WHAT YOU HAVE TO DO
Up to and including the line that holds "Conviértase en miembro", copy every line of the records below exactly, starting at the first; leave pictures out.

BEGIN STORED DATA

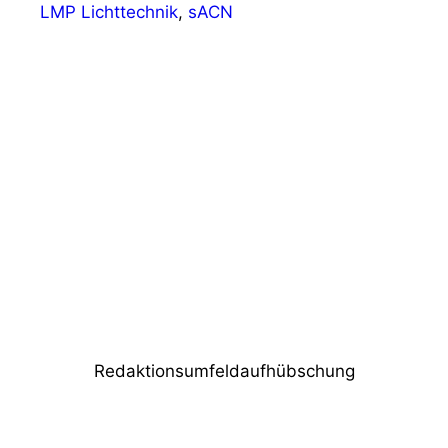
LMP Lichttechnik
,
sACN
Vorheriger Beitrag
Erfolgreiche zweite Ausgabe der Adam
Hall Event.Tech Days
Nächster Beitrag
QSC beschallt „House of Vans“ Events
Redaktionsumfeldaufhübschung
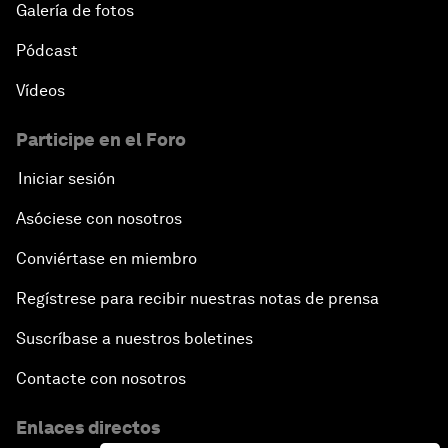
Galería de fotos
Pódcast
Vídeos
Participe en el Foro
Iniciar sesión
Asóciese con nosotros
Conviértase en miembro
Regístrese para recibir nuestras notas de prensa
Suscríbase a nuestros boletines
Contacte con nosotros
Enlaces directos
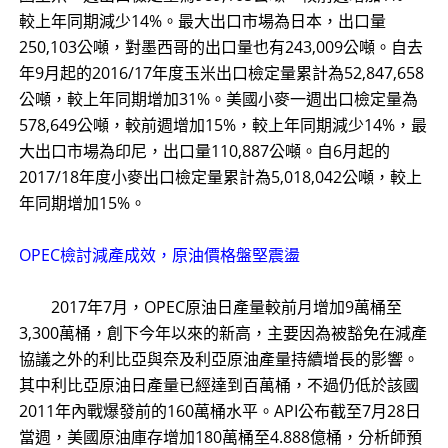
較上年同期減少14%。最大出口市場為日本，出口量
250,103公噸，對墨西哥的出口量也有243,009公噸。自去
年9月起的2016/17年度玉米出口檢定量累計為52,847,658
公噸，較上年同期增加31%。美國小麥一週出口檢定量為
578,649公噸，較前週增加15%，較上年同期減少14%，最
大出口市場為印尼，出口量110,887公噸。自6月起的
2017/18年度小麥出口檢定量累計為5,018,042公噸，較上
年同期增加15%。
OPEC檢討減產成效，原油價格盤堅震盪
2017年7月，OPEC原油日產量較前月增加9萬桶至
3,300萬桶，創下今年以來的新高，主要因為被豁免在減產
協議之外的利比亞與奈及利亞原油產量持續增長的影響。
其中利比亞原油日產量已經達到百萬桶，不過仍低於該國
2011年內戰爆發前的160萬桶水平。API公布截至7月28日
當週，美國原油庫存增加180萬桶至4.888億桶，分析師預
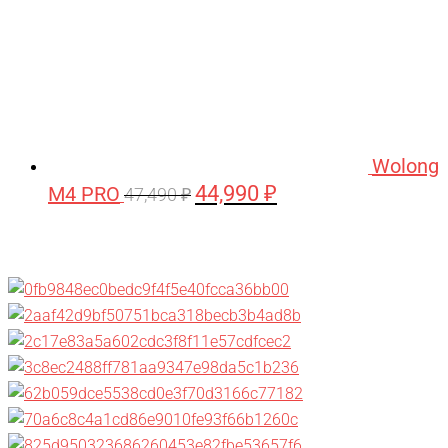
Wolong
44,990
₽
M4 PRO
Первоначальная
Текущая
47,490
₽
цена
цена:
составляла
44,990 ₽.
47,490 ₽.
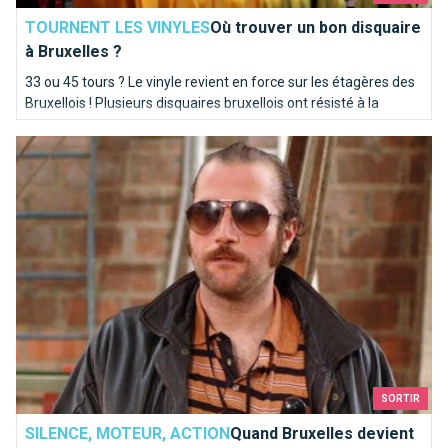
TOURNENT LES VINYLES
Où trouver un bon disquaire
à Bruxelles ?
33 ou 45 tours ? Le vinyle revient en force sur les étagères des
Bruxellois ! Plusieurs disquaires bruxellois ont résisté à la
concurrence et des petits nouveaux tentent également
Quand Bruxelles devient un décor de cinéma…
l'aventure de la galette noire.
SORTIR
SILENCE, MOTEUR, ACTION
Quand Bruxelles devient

END STORED DATA

EXERCISE SOLUTION
LMP Lichttechnik
,
sACN
Vorheriger Beitrag
Erfolgreiche zweite Ausgabe der Adam
Hall Event.Tech Days
Nächster Beitrag
QSC beschallt „House of Vans“ Events
Redaktionsumfeldaufhübschung
Galería de fotos
Pódcast
Vídeos
Participe en el Foro
Iniciar sesión
Asóciese con nosotros
Conviértase en miembro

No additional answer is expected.